Walking Beans

Back in the day, before farmers relied solely on herbicides in their Iowa soybean fields, the preferred method of weeding was “walking beans”. It was a predictable summer job. You’d get your crew together, most of the time your family, spread out and walk down the field getting rid of the weeds that grew. Each person would be responsible for the two rows on either side of them. Sometimes you carried a hoe. Sometimes a corn knife, the Iowa farmer’s equivalent of a machete.

The type of weed determined how you killed it. Corn, milkweed, lambs quarter, pig weed, and water weed could all be chopped. Nightshade had to be pulled. As did velvet leaf, a.k.a. “button weed”. One button weed could have a hundred seed pods, each containing at least 700 seeds. When it’s ripe it explodes, sending on the wind a “be fruitful and multiply” scenario that anyone in a John Deere hat cringes to see. So you pull the button weed to make really sure it will die.

When I was in junior high my Dad bought some farm land in north central Iowa. It was excellent land for growing corn and soybeans. The first year we farmed it we discovered a major weed problem. Apparently the previous owner didn’t care much about keeping the field clean. There were huge patches of cockleburs growing in the soybeans.

Cockleburs fell into the “pull” category. Only they weren’t as easy to pull as velvet leaf/button weeds. Some things are like they sound. Velvet leaf is soft. A warm fuzzy in the weed kingdom. Pulling cockleburs is like grabbing sandpaper. Itchy. Scratchy. Irritating. I can still recall the smell of cocklebur juice on my leather gloves and the blisters on my hands.

The cocklebur patches were so thick that one time I pulled 34 plants without moving my feet. Even then my Dad looked back and saw we were missing some. So in the worst of it we got down on our hands and knees to look under the soybean plants to be sure we got them all.

We weren’t walking beans. We were crawling them.

Sure enough, under the leaves were small cocklebur plants that, had we not looked, would have grown up to mock us as we drove by the field two weeks later. Just when I thought I’d got them all, I found some more.

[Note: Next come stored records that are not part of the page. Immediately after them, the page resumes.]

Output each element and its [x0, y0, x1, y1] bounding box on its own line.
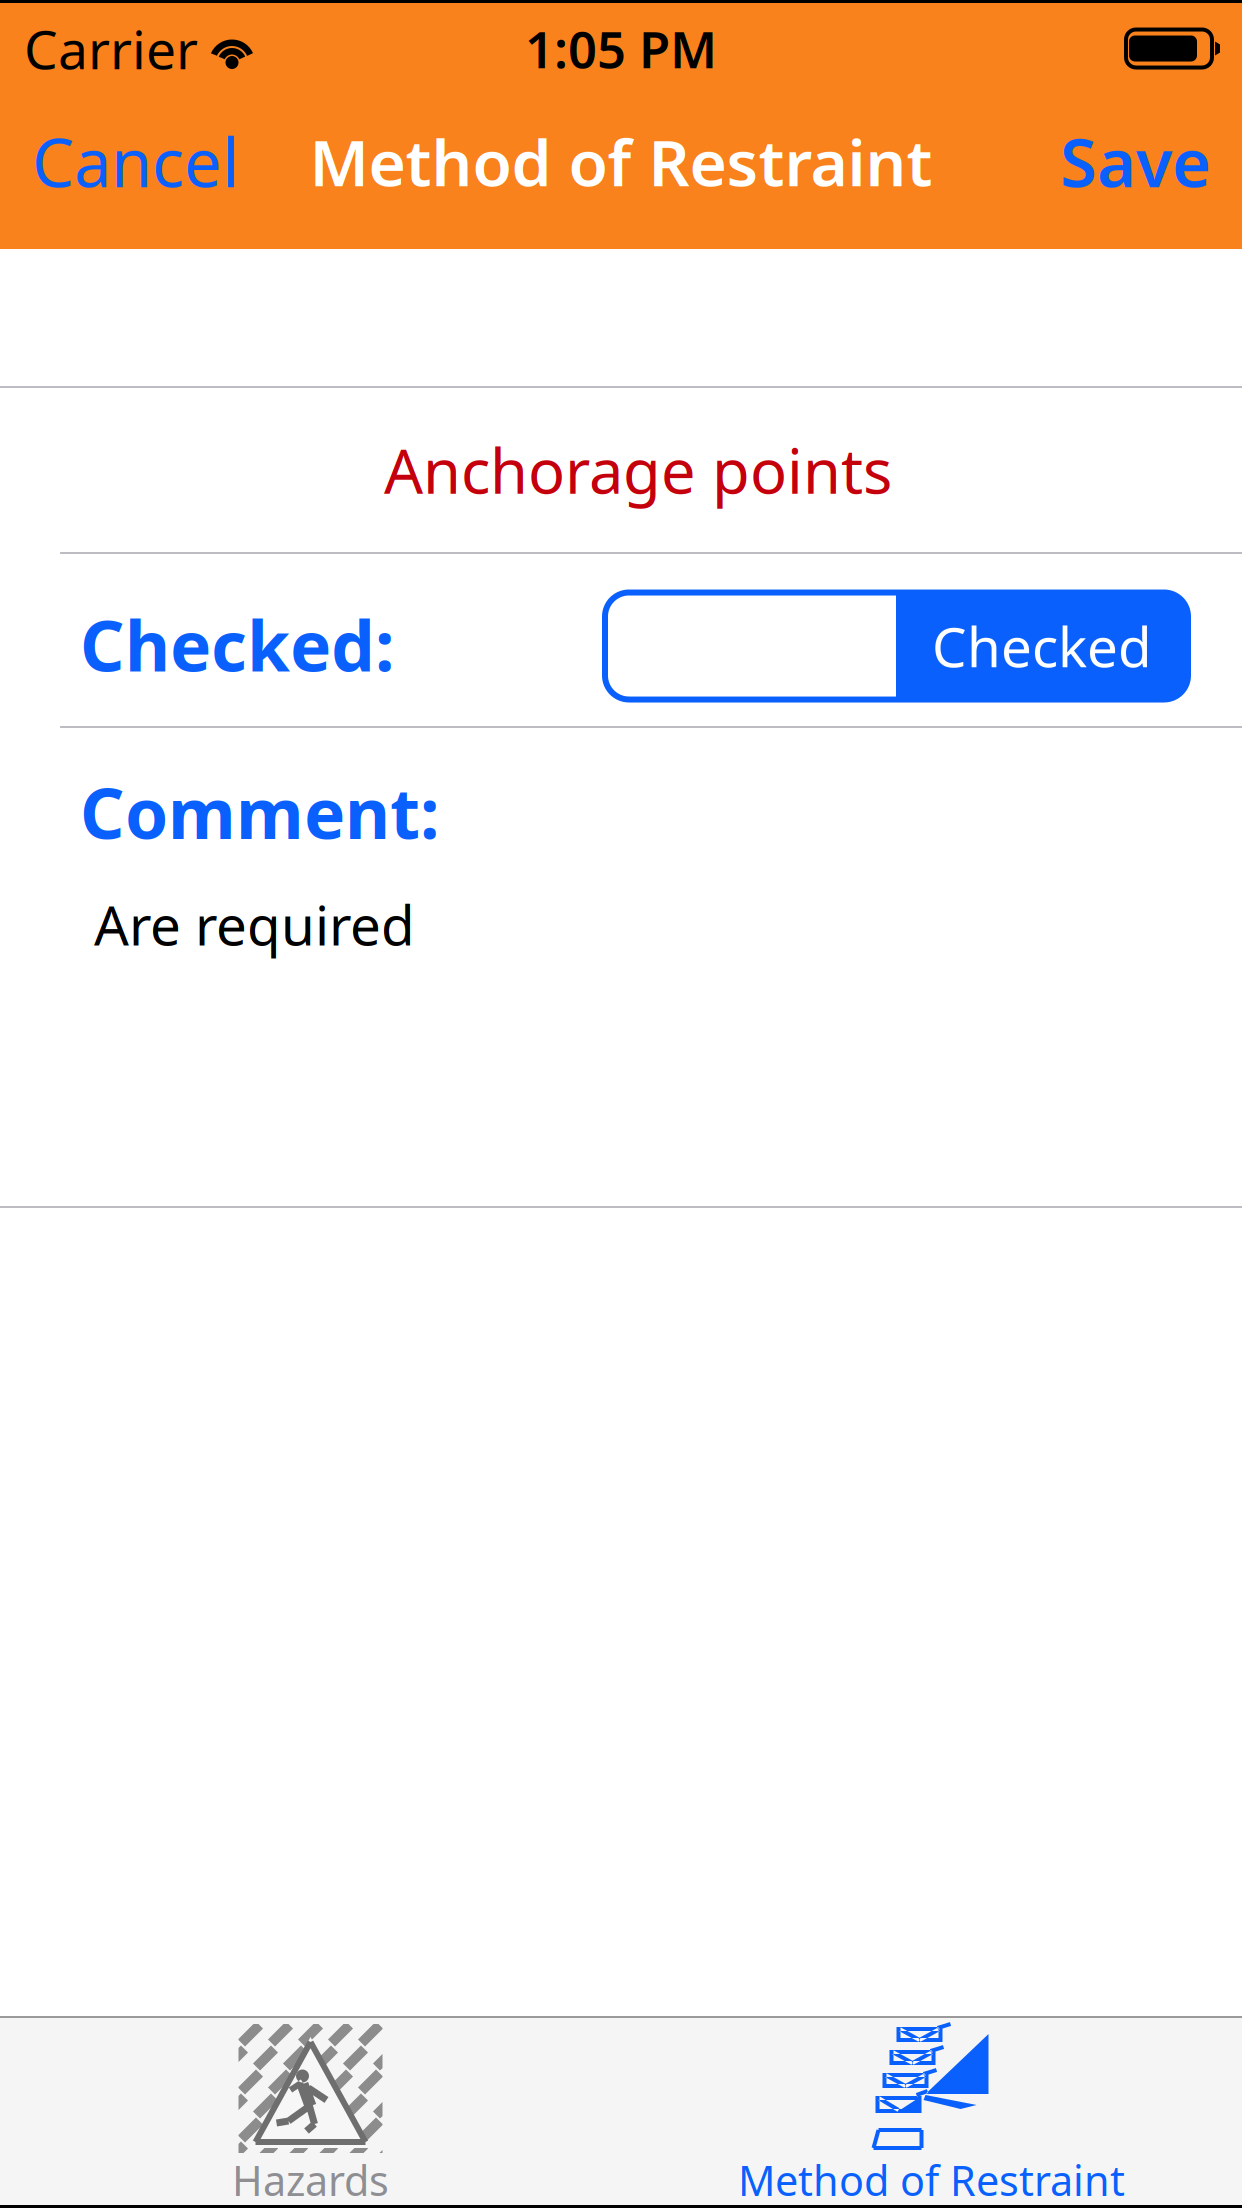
button[interactable]: Hazards [0, 2018, 621, 2205]
staticText: 1:05 PM [525, 15, 717, 82]
staticText: Checked [932, 610, 1152, 682]
button[interactable]: Method of Restraint [621, 2018, 1242, 2205]
button[interactable]: Checked [605, 592, 1188, 700]
staticText: Carrier [24, 13, 198, 84]
staticText: Method of Restraint [738, 2153, 1125, 2208]
staticText: Anchorage points [384, 429, 892, 511]
staticText: Checked: [80, 598, 394, 691]
staticText: Method of Restraint [310, 119, 932, 204]
button[interactable]: Cancel [22, 103, 249, 220]
button[interactable]: Comment: [0, 728, 1242, 1206]
staticText: Are required [94, 888, 415, 961]
staticText: Cancel [32, 117, 239, 206]
staticText: Save [1060, 117, 1211, 206]
button[interactable]: Save [1050, 103, 1221, 220]
staticText: Hazards [232, 2153, 389, 2208]
staticText: Comment: [80, 766, 439, 858]
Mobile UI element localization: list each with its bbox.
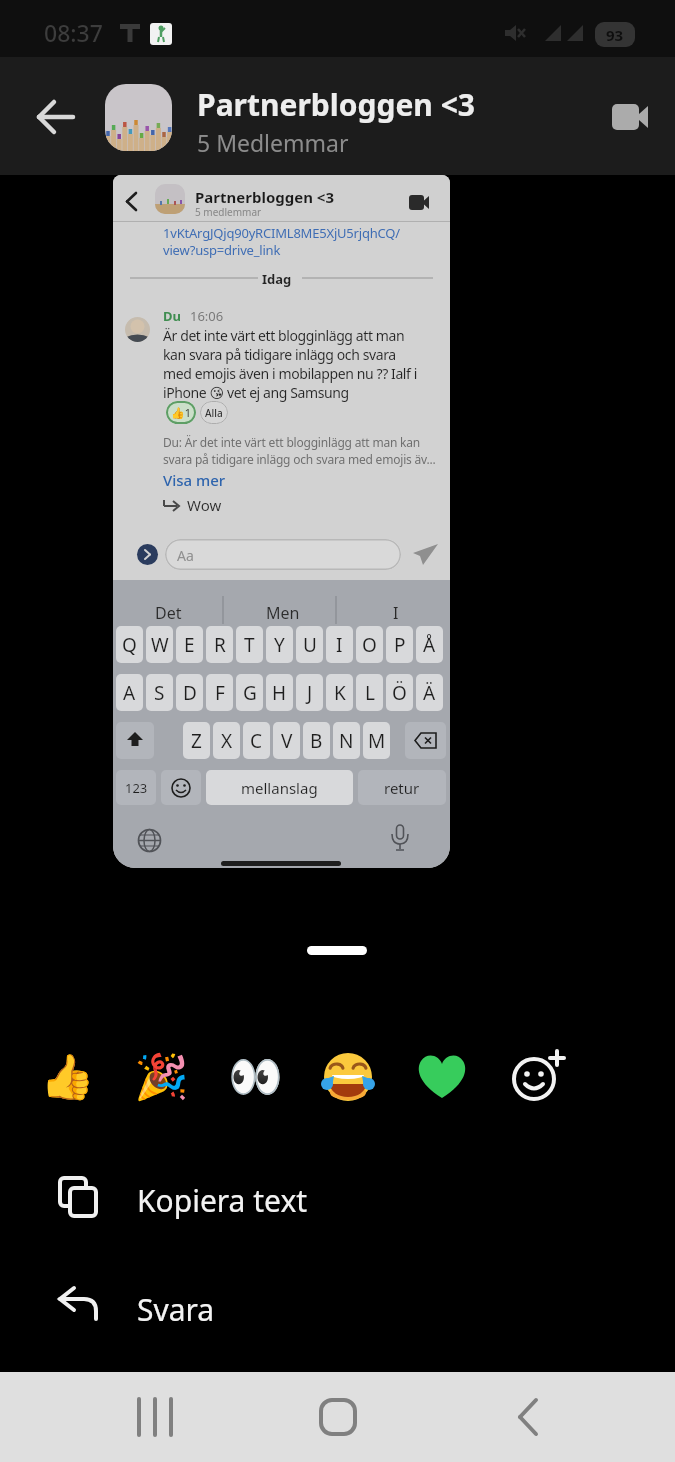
staticText: 5 Medlemmar	[197, 127, 349, 158]
staticText: R	[214, 632, 226, 658]
staticText: view?usp=drive_link	[163, 241, 281, 259]
staticText: Idag	[262, 270, 292, 288]
button[interactable]	[595, 89, 665, 145]
staticText: J	[307, 680, 313, 706]
button[interactable]	[507, 1047, 567, 1107]
staticText: Du: Är det inte värt ett blogginlägg att…	[163, 434, 421, 450]
button[interactable]: 🎉	[131, 1047, 191, 1107]
button[interactable]	[275, 1372, 400, 1462]
staticText: Visa mer	[163, 470, 226, 490]
staticText: H	[272, 680, 287, 706]
staticText: I	[336, 632, 343, 658]
staticText: 5 medlemmar	[195, 205, 262, 219]
staticText: Y	[274, 632, 285, 658]
staticText: T	[244, 632, 255, 658]
staticText: 123	[125, 779, 148, 797]
staticText: Alla	[205, 406, 223, 420]
staticText: W	[151, 632, 169, 658]
button[interactable]: Svara	[0, 1262, 675, 1344]
staticText: A	[123, 680, 136, 706]
staticText: Q	[122, 632, 137, 658]
staticText: Är det inte värt ett blogginlägg att man	[163, 326, 405, 345]
staticText: Kopiera text	[137, 1180, 308, 1221]
staticText: L	[365, 680, 375, 706]
staticText: svara på tidigare inlägg och svara med e…	[163, 451, 436, 467]
staticText: B	[310, 728, 323, 754]
staticText: iPhone 😘 vet ej ang Samsung	[163, 383, 349, 402]
staticText: 16:06	[190, 307, 224, 325]
staticText: Ä	[423, 680, 436, 706]
staticText: U	[303, 632, 317, 658]
staticText: Du	[163, 307, 181, 325]
staticText: Aa	[177, 546, 194, 565]
staticText: 🎉	[134, 1051, 189, 1103]
staticText: P	[394, 632, 406, 658]
staticText: F	[215, 680, 225, 706]
staticText: K	[334, 680, 346, 706]
button[interactable]	[465, 1372, 590, 1462]
button[interactable]	[318, 1047, 378, 1107]
staticText: kan svara på tidigare inlägg och svara	[163, 345, 396, 364]
staticText: E	[184, 632, 195, 658]
staticText: Wow	[187, 495, 222, 515]
staticText: 1vKtArgJQjq90yRCIML8ME5XjU5rjqhCQ/	[163, 224, 400, 242]
staticText: Men	[266, 602, 300, 624]
staticText: 👍	[40, 1051, 95, 1103]
button[interactable]: Kopiera text	[0, 1158, 675, 1240]
staticText: D	[183, 680, 197, 706]
button[interactable]	[26, 87, 86, 147]
button[interactable]	[92, 1372, 217, 1462]
staticText: 👍1	[171, 405, 191, 420]
staticText: N	[339, 728, 354, 754]
staticText: Partnerbloggen <3	[197, 84, 475, 125]
staticText: Svara	[137, 1289, 215, 1330]
staticText: 08:37	[44, 17, 103, 48]
staticText: 93	[606, 25, 624, 45]
staticText: Det	[155, 602, 182, 624]
staticText: retur	[384, 778, 420, 798]
staticText: G	[243, 680, 257, 706]
staticText: med emojis även i mobilappen nu ?? Ialf …	[163, 364, 417, 383]
staticText: C	[250, 728, 263, 754]
button[interactable]	[412, 1047, 472, 1107]
staticText: Å	[423, 632, 436, 658]
staticText: I	[393, 602, 399, 624]
staticText: Ö	[392, 680, 407, 706]
staticText: Z	[191, 728, 202, 754]
staticText: S	[154, 680, 165, 706]
button[interactable]: 👀	[225, 1047, 285, 1107]
staticText: X	[221, 728, 233, 754]
staticText: mellanslag	[241, 778, 318, 798]
staticText: M	[368, 728, 386, 754]
staticText: O	[362, 632, 377, 658]
staticText: Partnerbloggen <3	[195, 187, 334, 207]
staticText: V	[281, 728, 293, 754]
staticText: 👀	[228, 1051, 283, 1103]
button[interactable]: 👍	[37, 1047, 97, 1107]
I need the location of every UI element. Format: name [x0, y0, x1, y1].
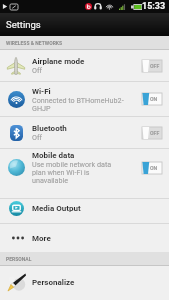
staticText: Wi-Fi — [32, 87, 51, 96]
staticText: ON — [150, 96, 158, 102]
staticText: Personalize — [32, 278, 75, 287]
staticText: Connected to BTHomeHub2- GHJP — [32, 96, 124, 112]
button[interactable]: Settings — [0, 13, 169, 36]
button[interactable]: Switch on — [142, 162, 162, 174]
button[interactable]: Bluetooth — [0, 117, 169, 148]
staticText: 15:33 — [142, 1, 166, 12]
staticText: Use mobile network data plan when Wi-Fi … — [32, 160, 112, 184]
staticText: ON — [150, 165, 158, 171]
button[interactable]: Switch on — [142, 93, 162, 105]
button[interactable]: Personalize — [0, 266, 169, 299]
staticText: WIRELESS & NETWORKS — [6, 40, 63, 46]
staticText: Off — [32, 66, 42, 74]
button[interactable]: Airplane mode — [0, 50, 169, 81]
staticText: PERSONAL — [6, 256, 32, 262]
staticText: Off — [32, 133, 42, 141]
staticText: Airplane mode — [32, 57, 85, 66]
button[interactable]: Switch off — [142, 127, 162, 139]
button[interactable]: Mobile data — [0, 149, 169, 198]
staticText: Bluetooth — [32, 124, 67, 133]
staticText: OFF — [150, 130, 160, 136]
button[interactable]: More — [0, 224, 169, 252]
staticText: Media Output — [32, 204, 81, 213]
button[interactable]: Wi-Fi — [0, 82, 169, 116]
staticText: OFF — [150, 63, 160, 69]
staticText: Settings — [6, 19, 41, 30]
button[interactable]: Switch off — [142, 60, 162, 72]
staticText: More — [32, 234, 51, 243]
button[interactable]: Media Output — [0, 199, 169, 223]
staticText: Mobile data — [32, 151, 75, 160]
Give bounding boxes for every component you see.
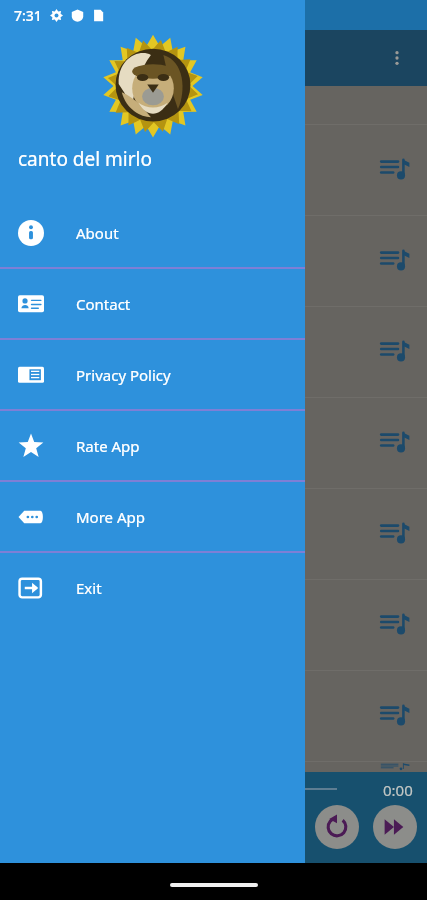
button[interactable]: Fast forward bbox=[373, 805, 417, 849]
staticText: Exit bbox=[76, 578, 102, 598]
button[interactable]: Playlist bbox=[0, 671, 427, 761]
other: Playlist bbox=[377, 698, 413, 734]
button[interactable]: Rate App bbox=[0, 411, 305, 480]
staticText: 7:31 bbox=[14, 6, 42, 25]
button[interactable]: Privacy Policy bbox=[0, 340, 305, 409]
button[interactable]: Playlist bbox=[0, 489, 427, 579]
button[interactable]: Playlist bbox=[0, 762, 427, 772]
button[interactable]: Playlist bbox=[0, 307, 427, 397]
other: Playlist bbox=[377, 152, 413, 188]
other: Playlist bbox=[377, 516, 413, 552]
other: Playlist bbox=[377, 425, 413, 461]
staticText: 0:00 bbox=[383, 780, 413, 800]
button[interactable]: Playlist bbox=[0, 125, 427, 215]
button[interactable]: More options bbox=[377, 38, 417, 78]
button[interactable]: Replay bbox=[315, 805, 359, 849]
other: Playlist bbox=[377, 243, 413, 279]
staticText: Rate App bbox=[76, 436, 140, 456]
staticText: About bbox=[76, 223, 119, 243]
staticText: More App bbox=[76, 507, 145, 527]
staticText: canto del mirlo bbox=[18, 146, 152, 172]
button[interactable]: Playlist bbox=[0, 216, 427, 306]
staticText: Privacy Policy bbox=[76, 365, 171, 385]
button[interactable]: Playlist bbox=[0, 398, 427, 488]
staticText: Contact bbox=[76, 294, 131, 314]
other: Playlist bbox=[377, 762, 413, 772]
button[interactable] bbox=[0, 86, 427, 124]
button[interactable]: About bbox=[0, 198, 305, 267]
other: Playlist bbox=[377, 334, 413, 370]
button[interactable]: Contact bbox=[0, 269, 305, 338]
button[interactable]: Playlist bbox=[0, 580, 427, 670]
button[interactable]: More App bbox=[0, 482, 305, 551]
other: Playlist bbox=[377, 607, 413, 643]
button[interactable]: Exit bbox=[0, 553, 305, 622]
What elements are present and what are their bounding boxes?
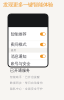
button[interactable]: 夜间模式 <box>8 41 48 48</box>
staticText: 智能推荐 <box>11 32 27 36</box>
staticText: 消息通知 <box>11 54 27 59</box>
button[interactable]: 消息通知 <box>8 53 48 60</box>
staticText: 发现更多一键智能体验 <box>3 1 53 8</box>
button[interactable]: 账号与安全 <box>8 60 48 67</box>
staticText: 数据同步 · 每日自动备份 <box>10 81 43 85</box>
staticText: 隐私中心 · 全面安全守护 <box>10 87 43 90</box>
staticText: 智能助手 · 已开启提醒 <box>10 75 40 79</box>
staticText: 账号与安全 <box>11 61 31 66</box>
button[interactable]: 智能推荐 <box>8 27 48 41</box>
staticText: 已开通服务 <box>10 68 30 73</box>
staticText: 夜间模式 <box>11 42 27 47</box>
staticText: 通用 <box>11 49 17 52</box>
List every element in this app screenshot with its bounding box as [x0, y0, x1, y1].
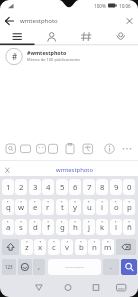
button[interactable]: .	[103, 259, 119, 275]
button[interactable]: t	[56, 199, 68, 215]
button[interactable]	[103, 30, 138, 46]
staticText: 8	[100, 182, 105, 193]
button[interactable]: n	[88, 239, 100, 255]
staticText: z	[25, 242, 29, 253]
button[interactable]: Microsoft SwiftKey	[48, 259, 101, 275]
button[interactable]: w	[15, 199, 27, 215]
staticText: s	[19, 222, 23, 233]
staticText: c	[52, 242, 56, 253]
button[interactable]	[68, 30, 103, 46]
staticText: x	[38, 242, 43, 253]
staticText: 0	[127, 182, 132, 193]
staticText: 123	[5, 264, 13, 270]
staticText: 7	[87, 182, 92, 193]
staticText: g	[60, 222, 65, 233]
staticText: j	[88, 222, 91, 233]
button[interactable]: a	[2, 219, 14, 235]
button[interactable]: 2	[15, 179, 27, 195]
button[interactable]: v	[61, 239, 73, 255]
staticText: v	[65, 242, 69, 253]
button[interactable]	[2, 239, 19, 255]
button[interactable]: 9	[110, 179, 122, 195]
staticText: 2	[19, 182, 24, 193]
staticText: 10:06	[119, 3, 131, 9]
button[interactable]: wmtestphoto	[0, 161, 138, 176]
staticText: w	[18, 202, 25, 213]
button[interactable]: p	[123, 199, 135, 215]
staticText: a	[6, 222, 11, 233]
staticText: 6	[73, 182, 78, 193]
staticText: 4	[46, 182, 51, 193]
staticText: u	[87, 202, 92, 213]
button[interactable]: 0	[123, 179, 135, 195]
staticText: y	[73, 202, 77, 213]
staticText: Menos de 100 publicaciones	[27, 57, 81, 62]
button[interactable]: 1	[2, 179, 14, 195]
staticText: f	[47, 222, 50, 233]
staticText: t	[61, 202, 64, 213]
staticText: .	[110, 262, 112, 272]
button[interactable]: l	[110, 219, 122, 235]
button[interactable]: y	[69, 199, 81, 215]
button[interactable]: k	[96, 219, 108, 235]
button[interactable]: i	[96, 199, 108, 215]
button[interactable]: #	[0, 46, 138, 67]
button[interactable]: 5	[56, 179, 68, 195]
staticText: d	[33, 222, 38, 233]
button[interactable]	[116, 239, 136, 255]
button[interactable]	[18, 259, 32, 275]
button[interactable]: z	[21, 239, 33, 255]
staticText: e	[33, 202, 38, 213]
button[interactable]: 4	[42, 179, 54, 195]
staticText: o	[114, 202, 119, 213]
staticText: Microsoft SwiftKey	[65, 266, 84, 269]
button[interactable]: ,	[33, 259, 45, 275]
button[interactable]: 123	[2, 259, 16, 275]
button[interactable]	[0, 30, 34, 46]
staticText: wmtestphoto	[56, 166, 94, 174]
button[interactable]: j	[83, 219, 95, 235]
button[interactable]: h	[69, 219, 81, 235]
button[interactable]: q	[2, 199, 14, 215]
staticText: #wmtestphoto	[27, 49, 67, 56]
staticText: ñ	[127, 222, 132, 233]
button[interactable]: ñ	[123, 219, 135, 235]
button[interactable]: s	[15, 219, 27, 235]
staticText: wmtestphoto	[20, 17, 58, 25]
button[interactable]: f	[42, 219, 54, 235]
staticText: 5	[60, 182, 65, 193]
button[interactable]: c	[48, 239, 60, 255]
button[interactable]: r	[42, 199, 54, 215]
button[interactable]: e	[29, 199, 41, 215]
button[interactable]	[34, 30, 68, 46]
staticText: 9	[114, 182, 119, 193]
staticText: p	[127, 202, 132, 213]
staticText: 1	[6, 182, 11, 193]
staticText: b	[79, 242, 84, 253]
button[interactable]: 8	[96, 179, 108, 195]
staticText: h	[73, 222, 78, 233]
button[interactable]: d	[29, 219, 41, 235]
staticText: #	[12, 51, 18, 62]
staticText: q	[6, 202, 11, 213]
staticText: i	[101, 202, 104, 213]
button[interactable]: g	[56, 219, 68, 235]
staticText: l	[115, 222, 118, 233]
staticText: m	[104, 242, 112, 253]
staticText: 3	[33, 182, 38, 193]
button[interactable]: 3	[29, 179, 41, 195]
button[interactable]: 7	[83, 179, 95, 195]
button[interactable]: x	[34, 239, 46, 255]
button[interactable]: u	[83, 199, 95, 215]
staticText: r	[46, 202, 50, 213]
staticText: 100%	[94, 3, 106, 9]
button[interactable]: m	[102, 239, 114, 255]
button[interactable]: wmtestphoto	[0, 12, 138, 30]
staticText: ,	[38, 262, 40, 272]
button[interactable]: o	[110, 199, 122, 215]
staticText: n	[92, 242, 97, 253]
button[interactable]: 6	[69, 179, 81, 195]
staticText: k	[100, 222, 105, 233]
button[interactable]: b	[75, 239, 87, 255]
button[interactable]	[121, 259, 137, 275]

Lately I’ve been thinking about how I live my Christian life. Some weeds are easy to see. And because they are easy to see they are relatively easy to get rid of. Walk and chop as you go along. An obvious unkind word? Yank it out. Lose your temper and make a fool of yourself? Whack it hard and it probably won’t come back. It’s not hard to walk along and get rid of the weeds you see.

More difficult are the weeds growing underneath. The cockleburs of an arrogant spirit. The velvet leaf of pride that, left to grow to maturity, will explode into seeds of destruction.

The only way to find them is to get down on your knees. It’s awkward at first. You even resent the fact that you’re having to kneel. It seems so, well, beneath you. But once you’re down there, the more you look, the more you find. And when you find, you have to pull. Don’t chop at it. Small weeds, left to grow, will later mock you. It was always embarrassing to drive by your field and see one lone button weed, five feet tall and waving at you in the breeze. You had to go back and kill it. But this time the stalk is an inch thick and the roots are set. Much harder to pull out. A back breaker.

If only you’d pulled it out when you were down there on your knees.

As we walk, look back and look under to see what we’re missing. Time spent on our knees pulling weeds makes for a cleaner field.

A cleaner field makes for a better crop.

A better crop makes for a great harvest.

Praying for you as we pull together.

“He who wants his garden tidy doesn’t reserve a plot for weeds.”

– Dag Hammarskjold

“When we confess our sins, He (God) is faithful to forgive us our sins and cleanse us from all unrighteousness.”